Your reply should reproduce the data below without a single alteration, apart from dropping the images.

[Opening ENTRIES SHOWN section]

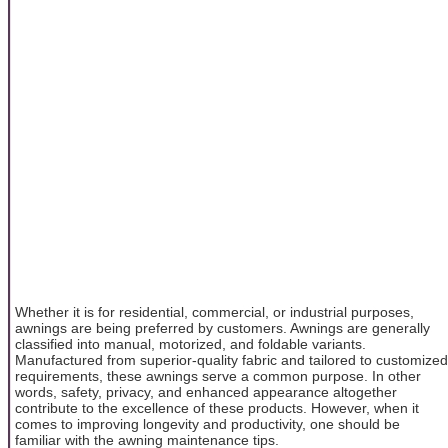
Whether it is for residential, commercial, or industrial purposes,
awnings are being preferred by customers. Awnings are generally
classified into manual, motorized, and foldable variants.
Manufactured from superior-quality fabric and tailored to customized
requirements, these awnings serve a common purpose. In other
words, safety, privacy, and enhanced appearance altogether
contribute to the excellence of these products. However, when it
comes to improving longevity and productivity, one should be
familiar with the awning maintenance tips.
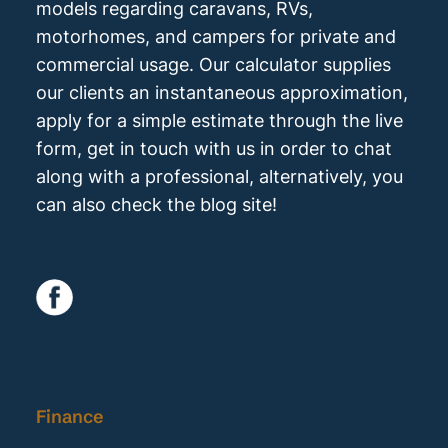
models regarding caravans, RVs,
motorhomes, and campers for private and
commercial usage. Our calculator supplies
our clients an instantaneous approximation,
apply for a simple estimate through the live
form, get in touch with us in order to chat
along with a professional, alternatively, you
can also check the blog site!
Finance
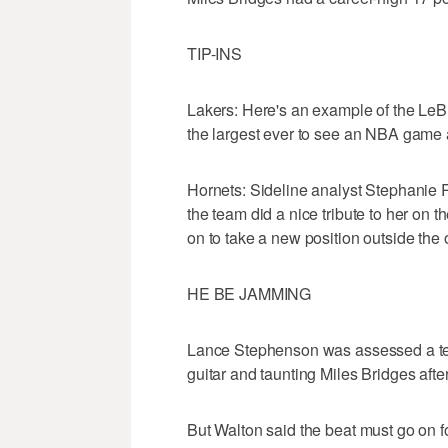
TIP-INS
Lakers: Here's an example of the LeB
the largest ever to see an NBA game 
Hornets: Sideline analyst Stephanie 
the team did a nice tribute to her on t
on to take a new position outside the
HE BE JAMMING
Lance Stephenson was assessed a techni
guitar and taunting Miles Bridges afte
But Walton said the beat must go on 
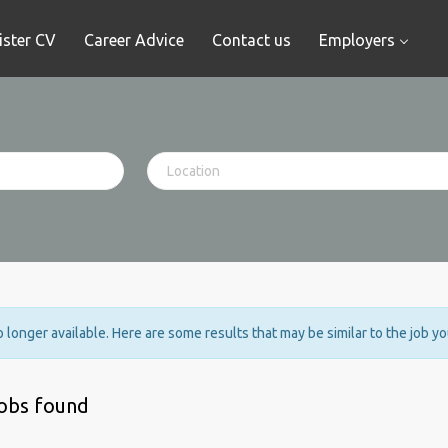
ister CV
Career Advice
Contact us
Employers
no longer available. Here are some results that may be similar to the job y
jobs found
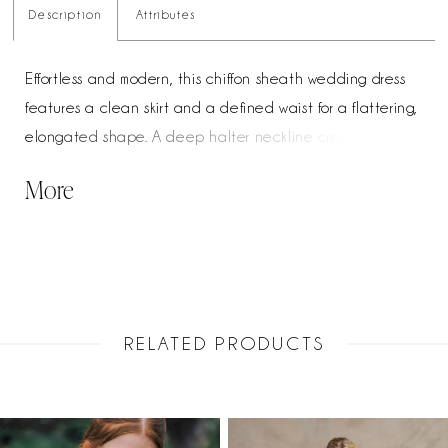
Description
Attributes
Effortless and modern, this chiffon sheath wedding dress
features a clean skirt and a defined waist for a flattering,
elongated shape. A deep halter neckline creates a
striking front, transitioning into a crisscross open back for
More
added visual interest. Finished with a detachable chiffon
train, this gown offers a versatile, lightweight look with
graceful movement.
RELATED PRODUCTS
PAUSE AUTOPLAY
PREVIOUS SLIDE
NEXT SLIDE
Related
Skip
0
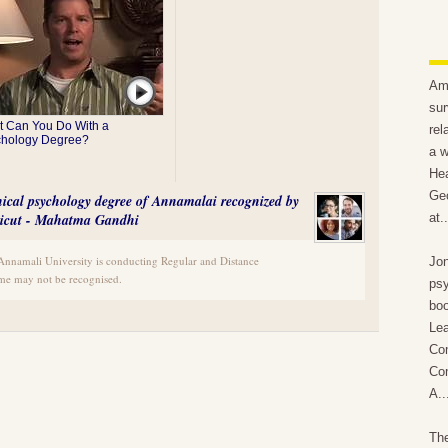
Ami
sur
 Can You Do With a
rel
chology Degree?
a w
Hea
Geo
inical psychology degree of Annamalai recognized by
Calicut - Mahatma Gandhi
at..
e Annamali University is conducting Regular and Distance
Jon
e may not be recognised.
psy
boo
Lea
Com
Com
A..
The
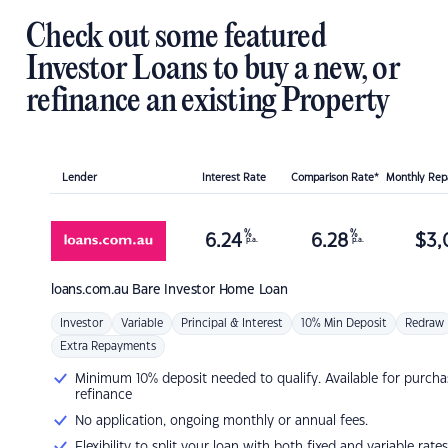
Check out some featured
Investor Loans to buy a new, or
refinance an existing Property
Lender
Interest Rate
Comparison Rate*
Monthly Re
%
%
6.24
6.28
$
3,
p.a.
p.a.
loans.com.au
Bare Investor Home Loan
Investor
Variable
Principal & Interest
10% Min Deposit
Redraw
Extra Repayments
Minimum 10% deposit needed to qualify. Available for purcha
refinance
No application, ongoing monthly or annual fees.
Flexibility to split your loan with both fixed and variable rates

[Closing ENTRIES SHOWN section]

WRITTEN SOLUTION
Whether it is for residential, commercial, or industrial purposes,
awnings are being preferred by customers. Awnings are generally
classified into manual, motorized, and foldable variants.
Manufactured from superior-quality fabric and tailored to customized
requirements, these awnings serve a common purpose. In other
words, safety, privacy, and enhanced appearance altogether
contribute to the excellence of these products. However, when it
comes to improving longevity and productivity, one should be
familiar with the awning maintenance tips.
models regarding caravans, RVs,
motorhomes, and campers for private and
commercial usage. Our calculator supplies
our clients an instantaneous approximation,
apply for a simple estimate through the live
form, get in touch with us in order to chat
along with a professional, alternatively, you
can also check the blog site!
Finance
TIP-INS
Lakers: Here's an example of the LeB
the largest ever to see an NBA game 
Hornets: Sideline analyst Stephanie 
the team did a nice tribute to her on t
on to take a new position outside the
HE BE JAMMING
Lance Stephenson was assessed a techni
guitar and taunting Miles Bridges afte
But Walton said the beat must go on 
ister CV
Career Advice
Contact us
Employers
no longer available. Here are some results that may be similar to the job y
jobs found
Description
Attributes
Effortless and modern, this chiffon sheath wedding dress
features a clean skirt and a defined waist for a flattering,
elongated shape. A deep halter neckline creates a
striking front, transitioning into a crisscross open back for
More
added visual interest. Finished with a detachable chiffon
train, this gown offers a versatile, lightweight look with
graceful movement.
RELATED PRODUCTS
PAUSE AUTOPLAY
PREVIOUS SLIDE
NEXT SLIDE
Related
Skip
0
Ami
sur
 Can You Do With a
rel
chology Degree?
a w
Hea
Geo
inical psychology degree of Annamalai recognized by
Calicut - Mahatma Gandhi
at..
e Annamali University is conducting Regular and Distance
Jon
e may not be recognised.
psy
boo
Lea
Com
Com
A..
The
Check out some featured
Investor Loans to buy a new, or
refinance an existing Property
Lender
Interest Rate
Comparison Rate*
Monthly Re
%
%
6.24
6.28
$
3,
p.a.
p.a.
loans.com.au
Bare Investor Home Loan
Investor
Variable
Principal & Interest
10% Min Deposit
Redraw
Extra Repayments
Minimum 10% deposit needed to qualify. Available for purcha
refinance
No application, ongoing monthly or annual fees.
Flexibility to split your loan with both fixed and variable rates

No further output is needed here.